* GIVEN RECORDS:
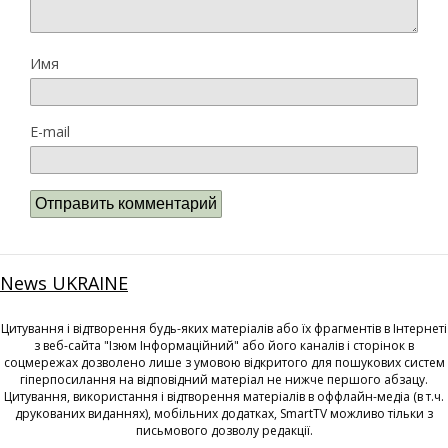
Имя
E-mail
News UKRAINE
Цитування і відтворення будь-яких матеріалів або їх фрагментів в Інтернеті
з веб-сайта "Ізюм Інформаційний" або його каналів і сторінок в
соцмережах дозволено лише з умовою відкритого для пошукових систем
гіперпосилання на відповідний матеріал не нижче першого абзацу.
Цитування, використання і відтворення матеріалів в оффлайн-медіа (в т.ч.
друкованих виданнях), мобільних додатках, SmartTV можливо тільки з
письмового дозволу редакції.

* EXERCISE PROMPT:
What the answer needs is every line from the data above with "матеріалів" in it.

* EXERCISE OUTPUT:
Цитування і відтворення будь-яких матеріалів або їх фрагментів в Інтернеті
Цитування, використання і відтворення матеріалів в оффлайн-медіа (в т.ч.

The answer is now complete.